## Work to complete:
Only the number is needed: count the lines below that hold the string "Negro".

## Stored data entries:
Segment Open

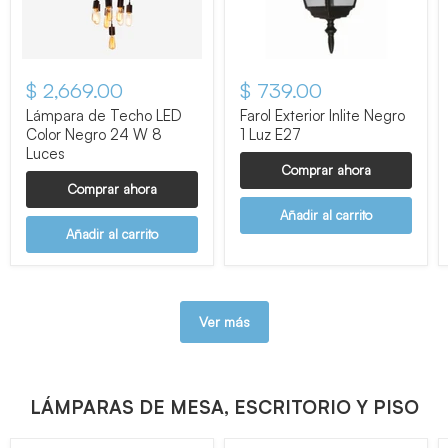
$ 2,669.00
$ 739.00
Lámpara de Techo LED
Farol Exterior Inlite Negro
Color Negro 24 W 8
1 Luz E27
Luces
Comprar ahora
Comprar ahora
Añadir al carrito
Añadir al carrito
Ver más
LÁMPARAS DE MESA, ESCRITORIO Y PISO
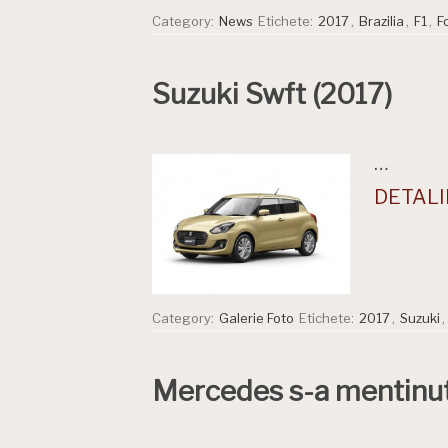
Category:
News
Etichete:
2017
,
Brazilia
,
F1
,
F
Suzuki Swft (2017)
…
DETALII
Category:
Galerie Foto
Etichete:
2017
,
Suzuki
,
Mercedes s-a mentinut 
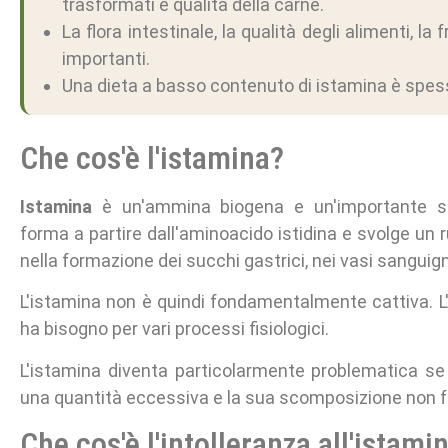
trasformati e qualità della carne.
La flora intestinale, la qualità degli alimenti, l
importanti.
Una dieta a basso contenuto di istamina è spess
Che cos'è l'istamina?
Istamina
è un'ammina biogena e un'importante so
forma a partire dall'aminoacido istidina e svolge un ruo
nella formazione dei succhi gastrici, nei vasi sanguig
L'istamina non è quindi fondamentalmente cattiva. L
ha bisogno per vari processi fisiologici.
L'istamina diventa particolarmente problematica se 
una quantità eccessiva e la sua scomposizione non f
Che cos'è l'intolleranza all'istami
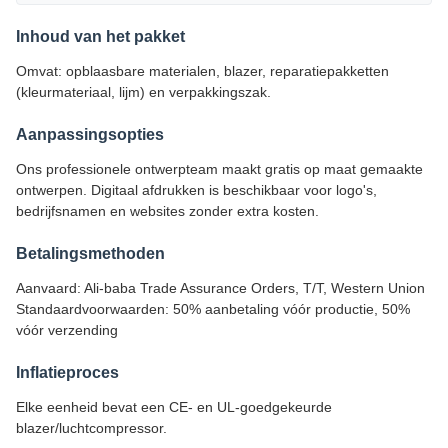
Inhoud van het pakket
Omvat: opblaasbare materialen, blazer, reparatiepakketten
(kleurmateriaal, lijm) en verpakkingszak.
Aanpassingsopties
Ons professionele ontwerpteam maakt gratis op maat gemaakte
ontwerpen. Digitaal afdrukken is beschikbaar voor logo's,
bedrijfsnamen en websites zonder extra kosten.
Betalingsmethoden
Aanvaard: Ali-baba Trade Assurance Orders, T/T, Western Union
Standaardvoorwaarden: 50% aanbetaling vóór productie, 50%
vóór verzending
Inflatieproces
Elke eenheid bevat een CE- en UL-goedgekeurde
blazer/luchtcompressor.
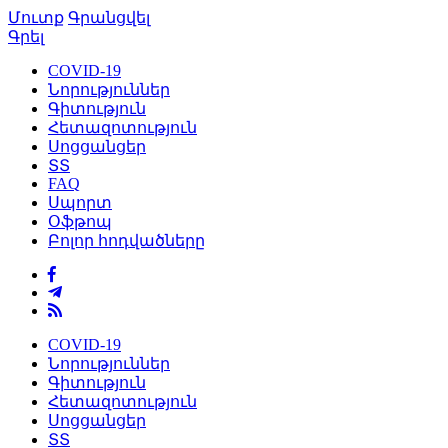
Մուտք
Գրանցվել
Գրել
COVID-19
Նորություններ
Գիտություն
Հետազոտություն
Սոցցանցեր
ՏՏ
FAQ
Սպորտ
Օֆթոպ
Բոլոր հոդվածները
COVID-19
Նորություններ
Գիտություն
Հետազոտություն
Սոցցանցեր
ՏՏ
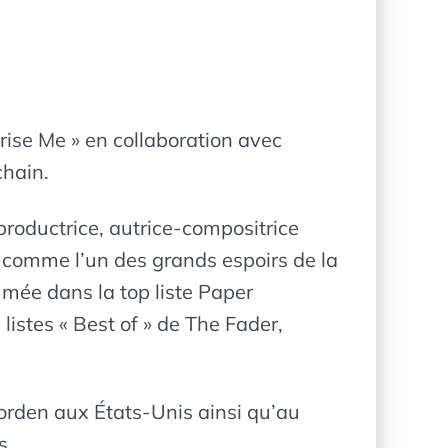
rise Me » en collaboration avec
chain.
productrice, autrice-compositrice
r comme l’un des grands espoirs de la
mée dans la top liste Paper
listes « Best of » de The Fader,
Corden aux États-Unis ainsi qu’au
s.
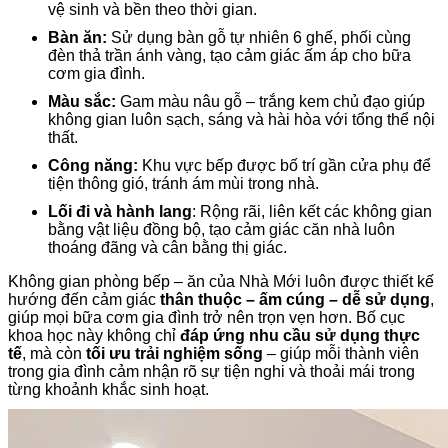
vệ sinh và bền theo thời gian.
Bàn ăn:
Sử dụng bàn gỗ tự nhiên 6 ghế, phối cùng
đèn thả trần ánh vàng, tạo cảm giác ấm áp cho bữa
cơm gia đình.
Màu sắc:
Gam màu nâu gỗ – trắng kem chủ đạo giúp
không gian luôn sạch, sáng và hài hòa với tổng thể nội
thất.
Công năng:
Khu vực bếp được bố trí gần cửa phụ để
tiện thông gió, tránh ám mùi trong nhà.
Lối đi và hành lang
: Rộng rãi, liên kết các không gian
bằng vật liệu đồng bộ, tạo cảm giác căn nhà luôn
thoáng đãng và cân bằng thị giác.
Không gian phòng bếp – ăn của Nhà Mới luôn được thiết kế
hướng đến cảm giác
thân thuộc – ấm cúng – dễ sử dụng
,
giúp mọi bữa cơm gia đình trở nên trọn vẹn hơn. Bố cục
khoa học này không chỉ
đáp ứng nhu cầu sử dụng thực
tế
, mà còn
tối ưu trải nghiệm sống
– giúp mỗi thành viên
trong gia đình cảm nhận rõ sự tiện nghi và thoải mái trong
từng khoảnh khắc sinh hoạt.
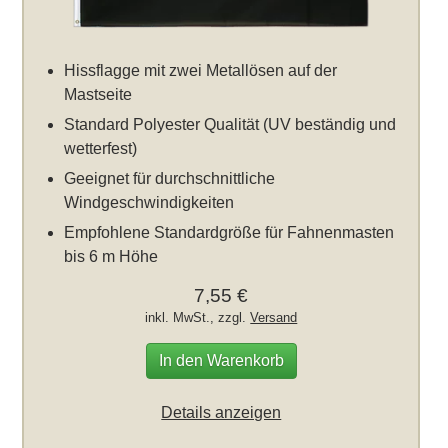
Hissflagge mit zwei Metallösen auf der
Mastseite
Standard Polyester Qualität (UV beständig und
wetterfest)
Geeignet für durchschnittliche
Windgeschwindigkeiten
Empfohlene Standardgröße für Fahnenmasten
bis 6 m Höhe
7,55 €
inkl. MwSt., zzgl.
Versand
In den Warenkorb
Details anzeigen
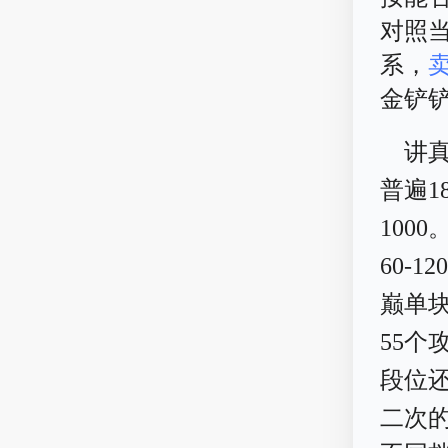
对照
系，
金铲
讲
普遍1
100
60-
巅单块
55个
段位还
二次的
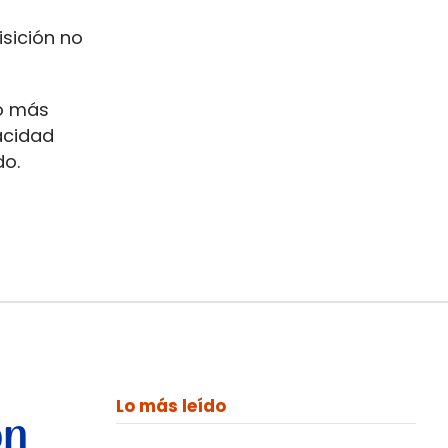
sición no
do más
acidad
do.
Lo más leído
on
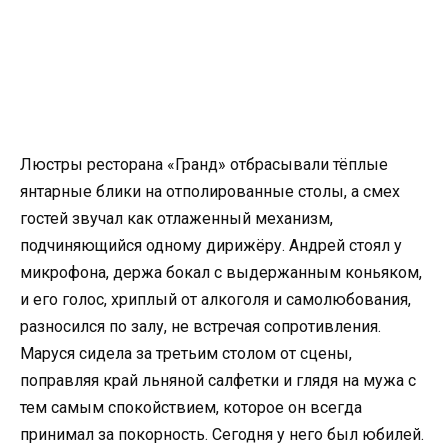
Люстры ресторана «Гранд» отбрасывали тёплые
янтарные блики на отполированные столы, а смех
гостей звучал как отлаженный механизм,
подчиняющийся одному дирижёру. Андрей стоял у
микрофона, держа бокал с выдержанным коньяком,
и его голос, хриплый от алкоголя и самолюбования,
разносился по залу, не встречая сопротивления.
Маруся сидела за третьим столом от сцены,
поправляя край льняной салфетки и глядя на мужа с
тем самым спокойствием, которое он всегда
принимал за покорность. Сегодня у него был юбилей.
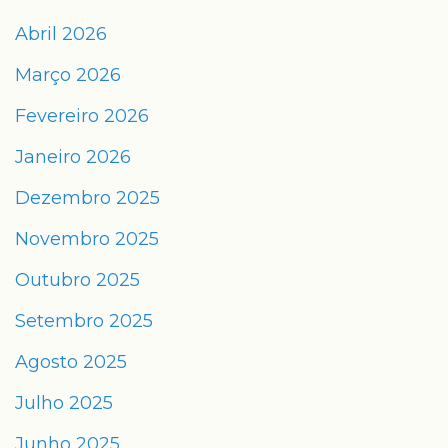
Abril 2026
Março 2026
Fevereiro 2026
Janeiro 2026
Dezembro 2025
Novembro 2025
Outubro 2025
Setembro 2025
Agosto 2025
Julho 2025
Junho 2025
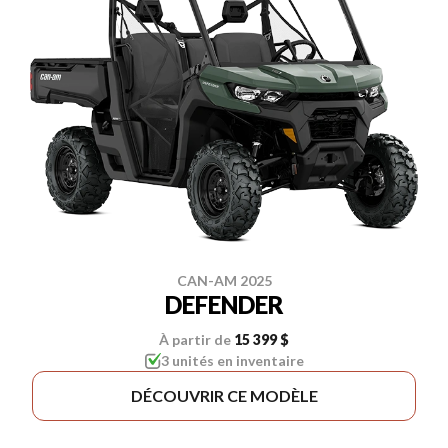
CAN-AM 2025
DEFENDER
À partir de
15 399 $
3 unités en inventaire
DÉCOUVRIR CE MODÈLE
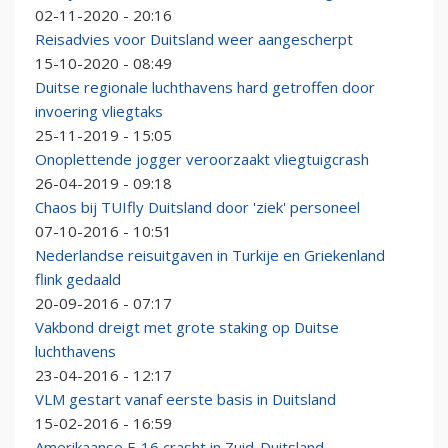
02-11-2020 - 20:16
Reisadvies voor Duitsland weer aangescherpt
15-10-2020 - 08:49
Duitse regionale luchthavens hard getroffen door
invoering vliegtaks
25-11-2019 - 15:05
Onoplettende jogger veroorzaakt vliegtuigcrash
26-04-2019 - 09:18
Chaos bij TUIfly Duitsland door 'ziek' personeel
07-10-2016 - 10:51
Nederlandse reisuitgaven in Turkije en Griekenland
flink gedaald
20-09-2016 - 07:17
Vakbond dreigt met grote staking op Duitse
luchthavens
23-04-2016 - 12:17
VLM gestart vanaf eerste basis in Duitsland
15-02-2016 - 16:59
Amerikaanse F-16 crasht in Zuid-Duitsland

Segment Closed

## Solution to the exercise:
2